Neticede ne “ulusalcılar” kazandı ne de “muhafazakarlar.” (Baştan
beri gözlerini “üçüncü tarafa” dikmiş, adeta nüfuz casusu gibi
çalışan kimi “liberaller” şimdilik kazanmış olabilirler ama onları
zaten mevzunun dışında tutuyoruz.)
Bu süreçte esas kaybeden
maalesef TSK oldu.
Zira 28 Şubat'ta kendi ayaklarına sıkmışlardı.

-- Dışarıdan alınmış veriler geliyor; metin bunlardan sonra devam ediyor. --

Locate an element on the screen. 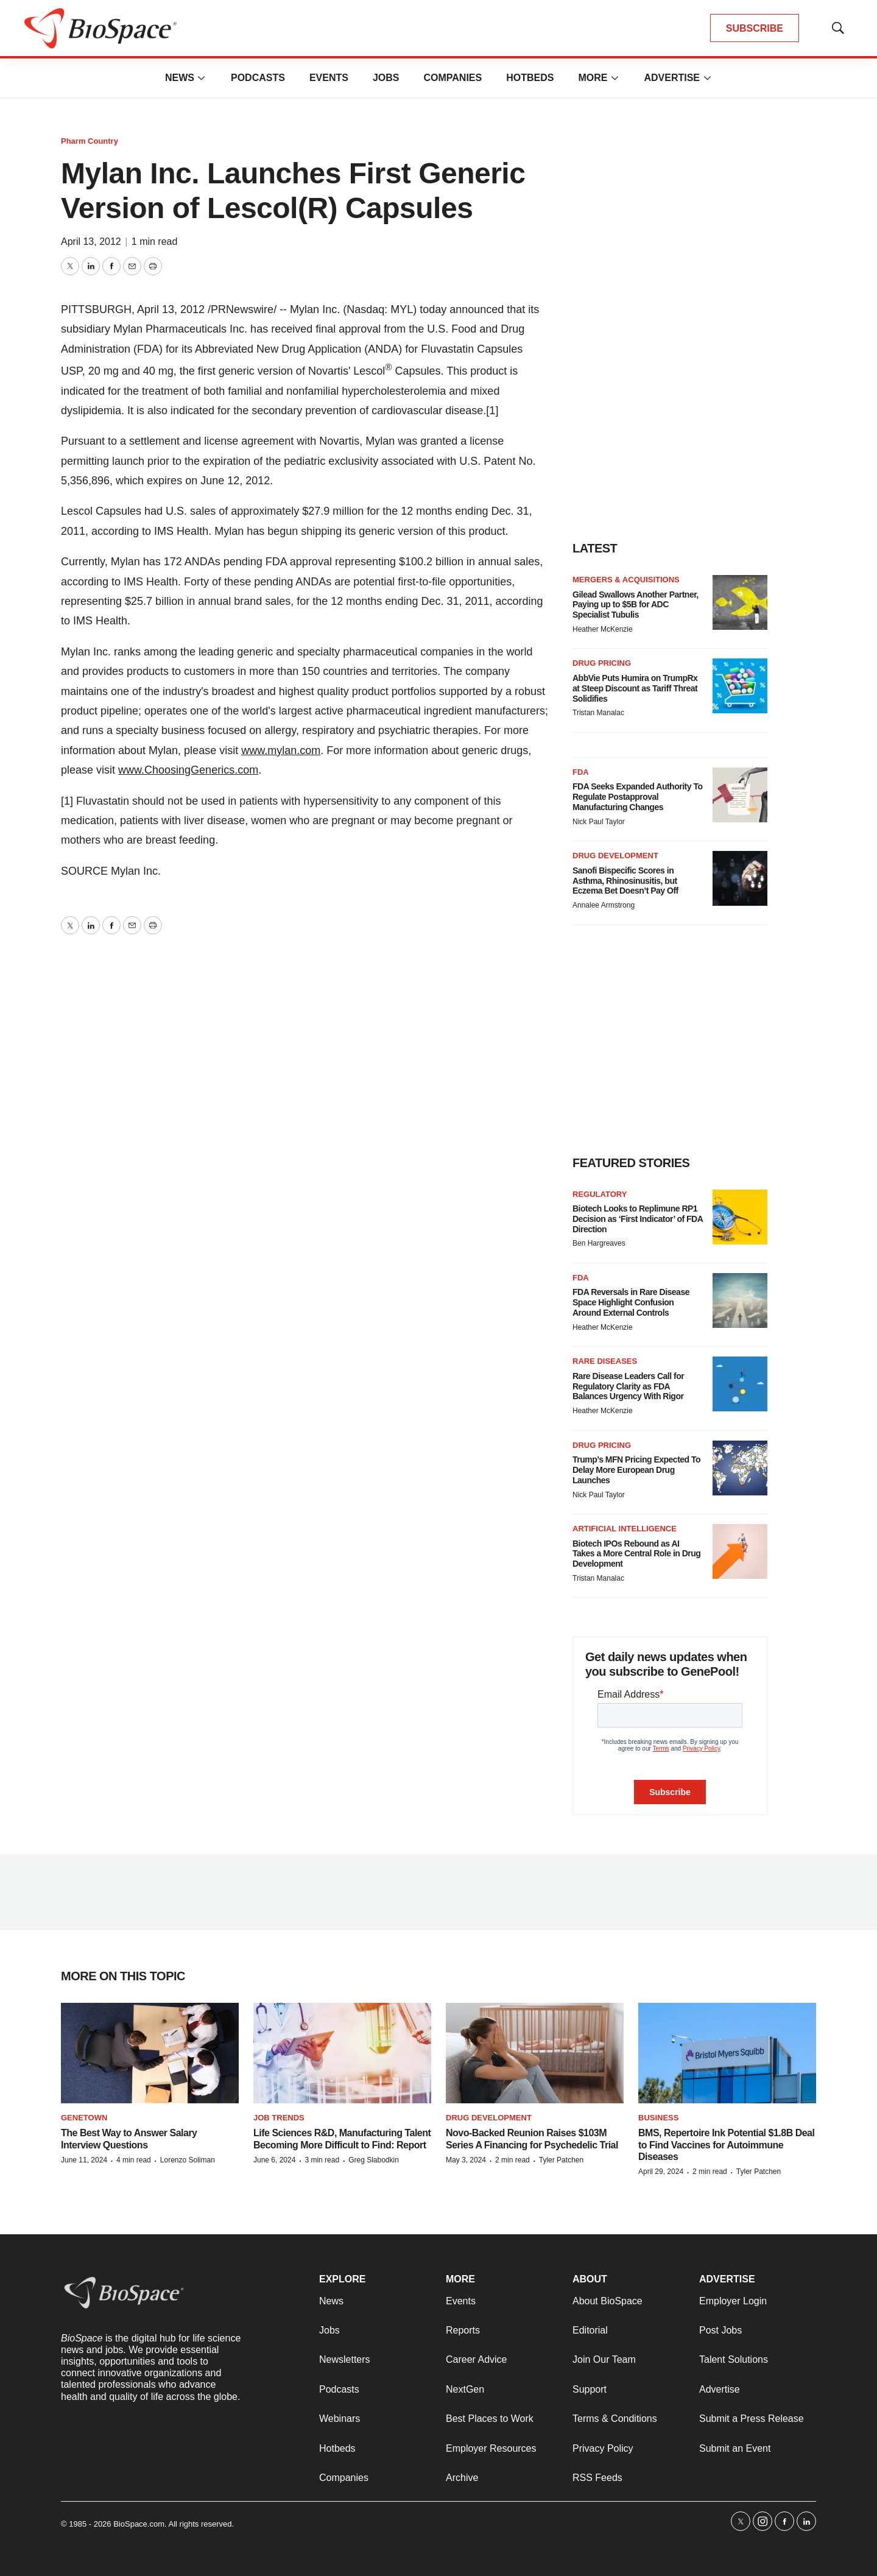 The height and width of the screenshot is (2576, 877). FDA is located at coordinates (580, 772).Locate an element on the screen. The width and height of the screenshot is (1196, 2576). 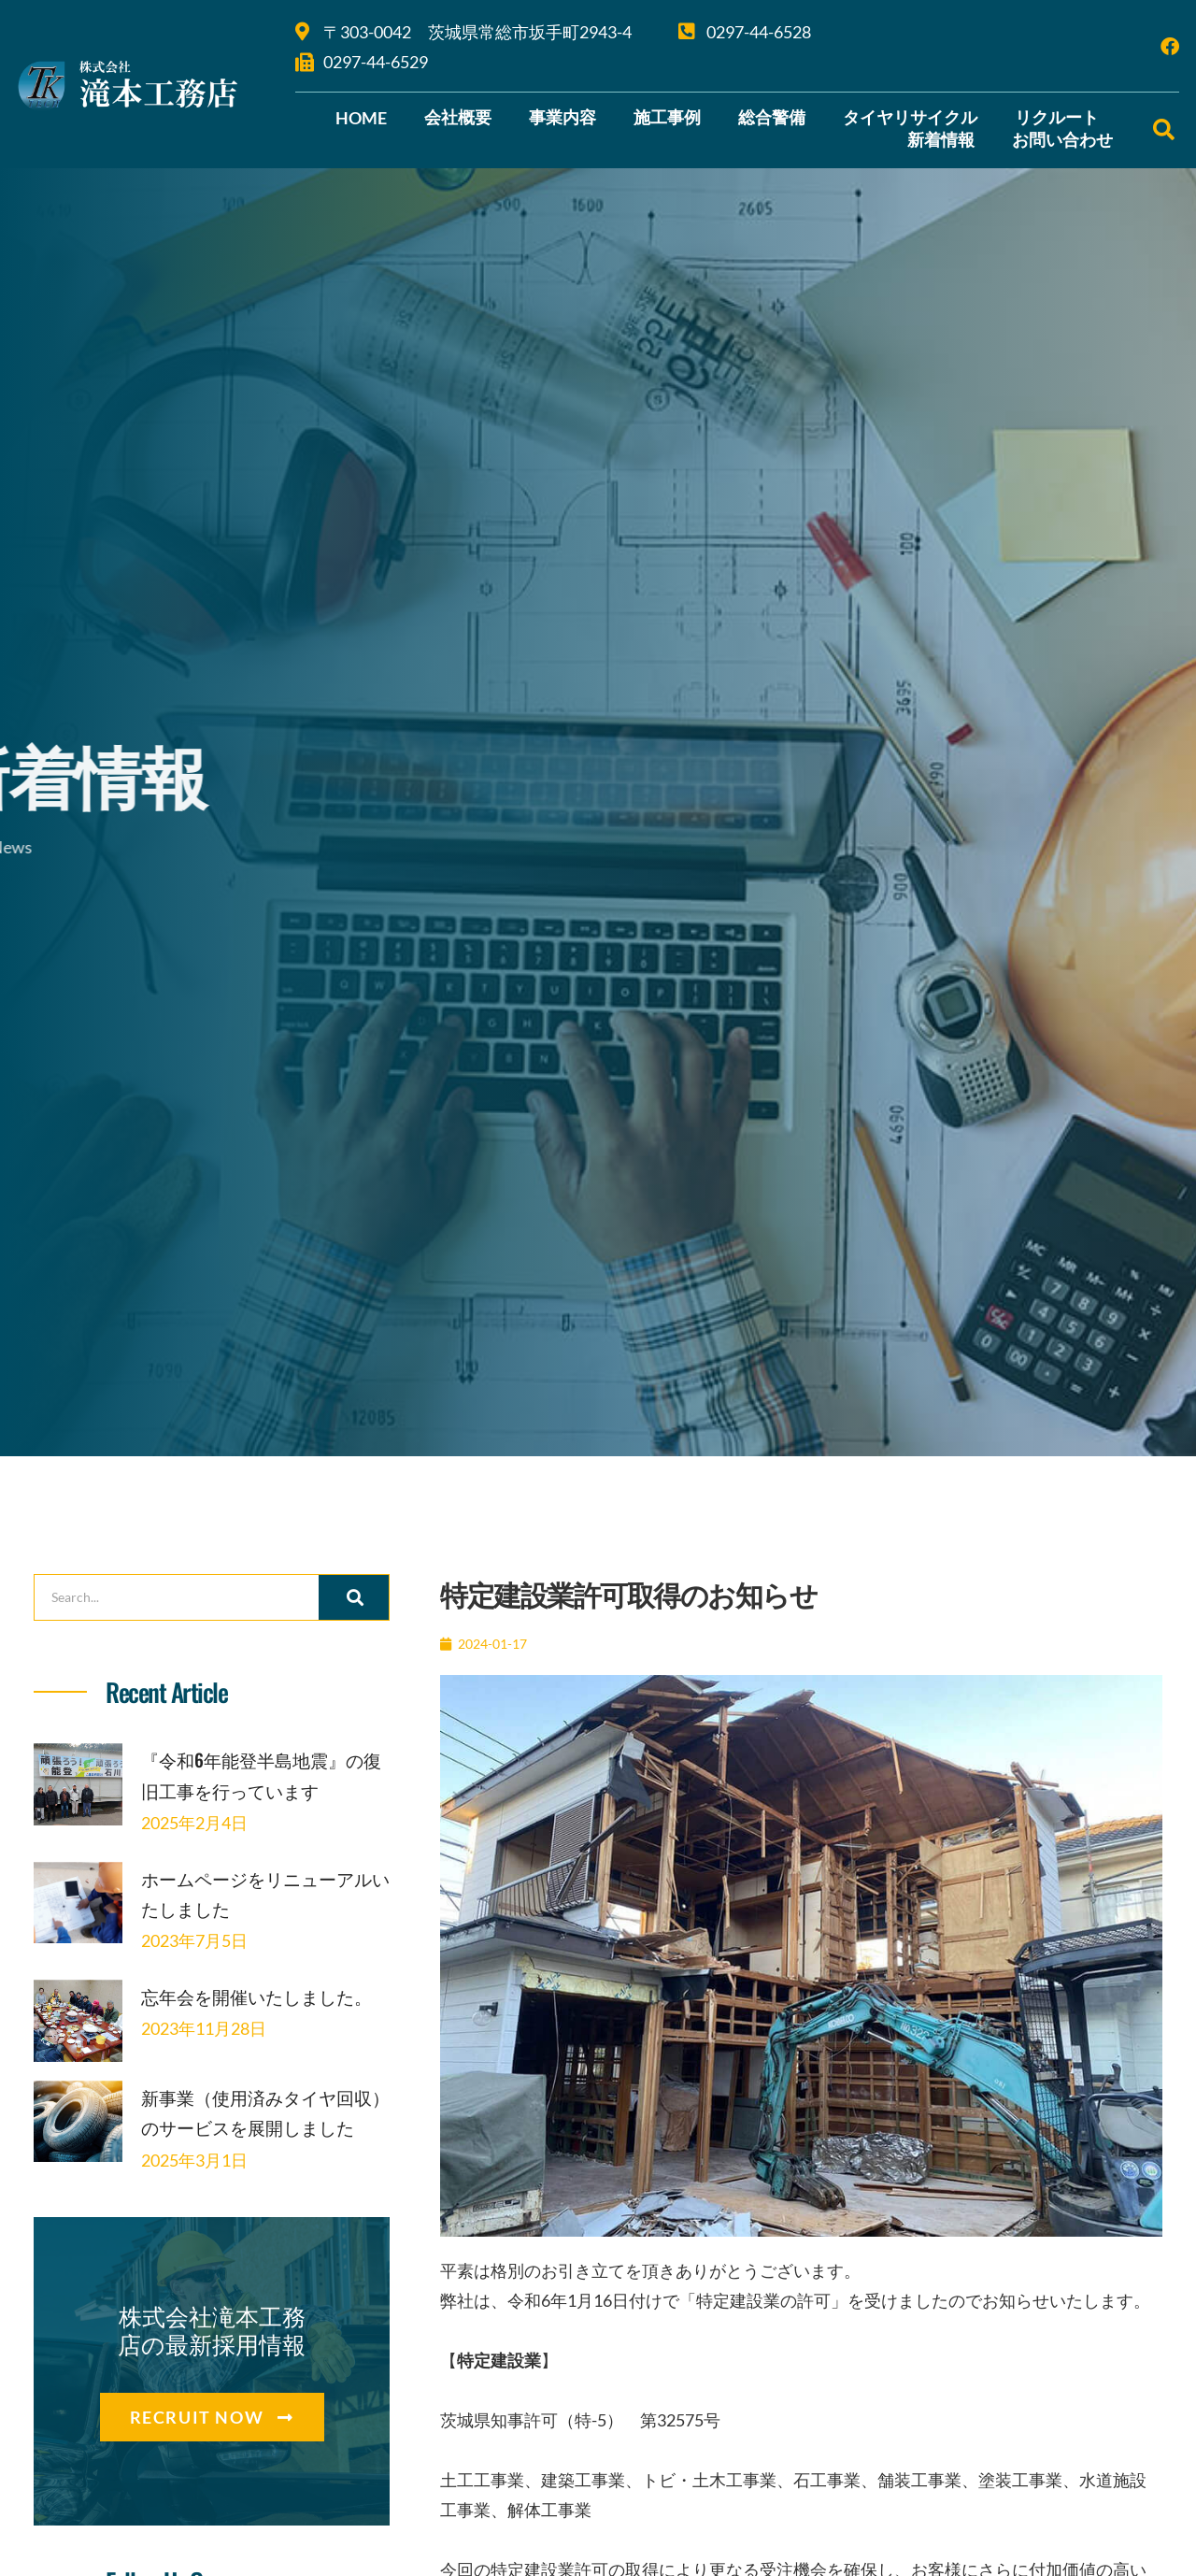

Söylemleri de uygulamaları da fecaatti.
Çocuklarımızın yaz aylarında Kur'an öğrenmelerine öz yurdumuzda
yasak getirmişlerdi. Bu da haliyle, dine karşı savaş açtıkları
algısının yerleşmesine neden olmuştu.
Takdir edersiniz ki, “kendi halkının dinine savaş
açan” hiçbir ordunun kazanma ihtimali yoktu.
Kaybettiler!
Kazanan, milyarlarca doları hortumlayan İstanbul sermayesi oldu.
(Aydın Doğan bu işteki katkısını, “Benim medya organlarım İslamcı
koalisyon hükümetine karşı savaş verdi” şeklinde özetlemişti.)